Use comments sparingly.

Assume that the person reading your code is a better developer than you are. Avoid comments that describe the code.

// Increments by 1
i = i + 1

// What I want to do:
// Execute the query
// Parse the results
val data = query("foo bar")
parse(data)
// magic
i = 0x5f3759df - ( i >> 1 );
y = _ ( float _ ) &i;
y = y _ ( threehalfs - ( x2 _ y \* y ) );

Good comments add information that isn’t already in the code.

// the time the device is expected to be busy in microseconds
val time = "BY#28000".substring(3).toInt

// a unit vector pointing along the plate from well 1 toward well 12
val orientation: (Int, Int)
// http://en.wikipedia.org/wiki/Fast_inverse_square_root
i = 0x5f3759df - ( i >> 1 );
y = _ ( float _ ) &i;
y = y _ ( threehalfs - ( x2 _ y \* y ) );

As a rule of thumb, well-written code should be self-explanatory. Good programmers are used to reading code and they don’t need an English translation to help them out. In fact, grey or blue noise scattered everywhere significantly distracts from reading the code.
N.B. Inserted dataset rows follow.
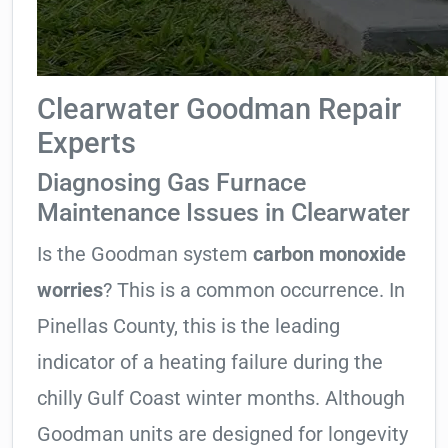
Clearwater Goodman Repair
Experts
Diagnosing Gas Furnace
Maintenance Issues in Clearwater
Is the Goodman system
carbon monoxide
worries
? This is a common occurrence. In
Pinellas County, this is the leading
indicator of a heating failure during the
chilly Gulf Coast winter months. Although
Goodman units are designed for longevity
A major exception to these rules is when the comments are necessary for generating documentation. Many systems, like rdoc, javadoc, scaladoc, and so on, can parse comment blocks to generate very useful HTML documentation. Those are often ok, especially for code that’s used by more than a handful of people, despite the noise it adds to the file. Remember that these block comments are liabilities: they rapidly become out of date and require active maintenance to stay relevant.